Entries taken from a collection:
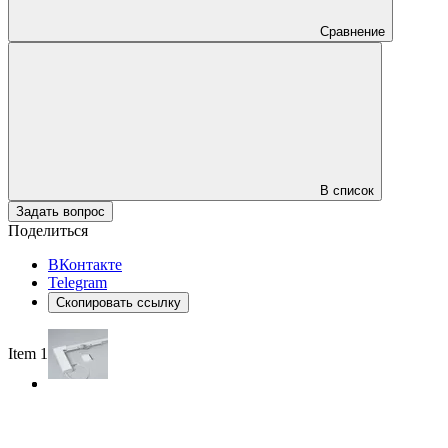
Сравнение
В список
Задать вопрос
Поделиться
ВКонтакте
Telegram
Скопировать ссылку
Item 1 of 2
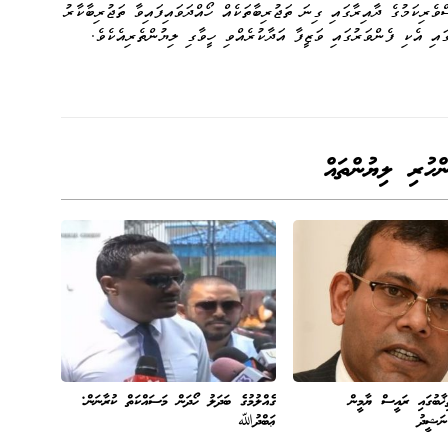
ެރިކަމުގެ ދާއިރާގައި ގިނަ ތަޖުރިބާތަކެއް ހޯއްދަވައިފައިވާ ތަޖުރިބާކާރު
ައި އެކި ފެންވަރުގައި ވަޒީފާ އަދާކުރެއްވި ހީވާގި ލިޔުންތެރިއެކެވެ.
ންހުރި ލިޔުންތައް
ާބުގައި ރައީސް ޔާމީން
ގެއްލުމުގެ ބަދަލު ހޯދަން މަސައްކަތް ކުރާނަން:
ނަޝީދު
ޢަބްދުﷲ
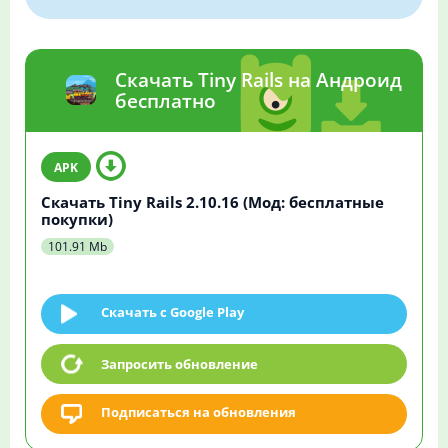
Скачать Tiny Rails на Андроид
бесплатно
Скачать Tiny Rails 2.10.16 (Мод: бесплатные
покупки)
101.91 Mb
Скачать c Google Play
Запросить обновление
Подписаться на обновления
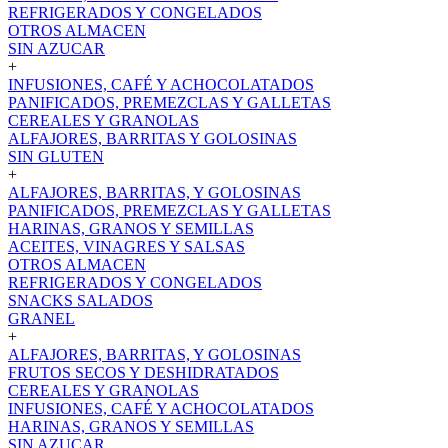
REFRIGERADOS Y CONGELADOS
OTROS ALMACEN
SIN AZUCAR
+
INFUSIONES, CAFÉ Y ACHOCOLATADOS
PANIFICADOS, PREMEZCLAS Y GALLETAS
CEREALES Y GRANOLAS
ALFAJORES, BARRITAS Y GOLOSINAS
SIN GLUTEN
+
ALFAJORES, BARRITAS, Y GOLOSINAS
PANIFICADOS, PREMEZCLAS Y GALLETAS
HARINAS, GRANOS Y SEMILLAS
ACEITES, VINAGRES Y SALSAS
OTROS ALMACEN
REFRIGERADOS Y CONGELADOS
SNACKS SALADOS
GRANEL
+
ALFAJORES, BARRITAS, Y GOLOSINAS
FRUTOS SECOS Y DESHIDRATADOS
CEREALES Y GRANOLAS
INFUSIONES, CAFÉ Y ACHOCOLATADOS
HARINAS, GRANOS Y SEMILLAS
SIN AZUCAR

*The task*
Each record above must be returned exactly as written, with its pictures omitted.

*Solution to the problem*
Сравнение
В список
Задать вопрос
Поделиться
ВКонтакте
Telegram
Скопировать ссылку
Item 1 of 2
ެރިކަމުގެ ދާއިރާގައި ގިނަ ތަޖުރިބާތަކެއް ހޯއްދަވައިފައިވާ ތަޖުރިބާކާރު
ައި އެކި ފެންވަރުގައި ވަޒީފާ އަދާކުރެއްވި ހީވާގި ލިޔުންތެރިއެކެވެ.
ންހުރި ލިޔުންތައް
ާބުގައި ރައީސް ޔާމީން
ގެއްލުމުގެ ބަދަލު ހޯދަން މަސައްކަތް ކުރާނަން:
ނަޝީދު
ޢަބްދުﷲ
Скачать Tiny Rails на Андроид
бесплатно
Скачать Tiny Rails 2.10.16 (Мод: бесплатные
покупки)
101.91 Mb
Скачать c Google Play
Запросить обновление
Подписаться на обновления
REFRIGERADOS Y CONGELADOS
OTROS ALMACEN
SIN AZUCAR
+
INFUSIONES, CAFÉ Y ACHOCOLATADOS
PANIFICADOS, PREMEZCLAS Y GALLETAS
CEREALES Y GRANOLAS
ALFAJORES, BARRITAS Y GOLOSINAS
SIN GLUTEN
+
ALFAJORES, BARRITAS, Y GOLOSINAS
PANIFICADOS, PREMEZCLAS Y GALLETAS
HARINAS, GRANOS Y SEMILLAS
ACEITES, VINAGRES Y SALSAS
OTROS ALMACEN
REFRIGERADOS Y CONGELADOS
SNACKS SALADOS
GRANEL
+
ALFAJORES, BARRITAS, Y GOLOSINAS
FRUTOS SECOS Y DESHIDRATADOS
CEREALES Y GRANOLAS
INFUSIONES, CAFÉ Y ACHOCOLATADOS
HARINAS, GRANOS Y SEMILLAS
SIN AZUCAR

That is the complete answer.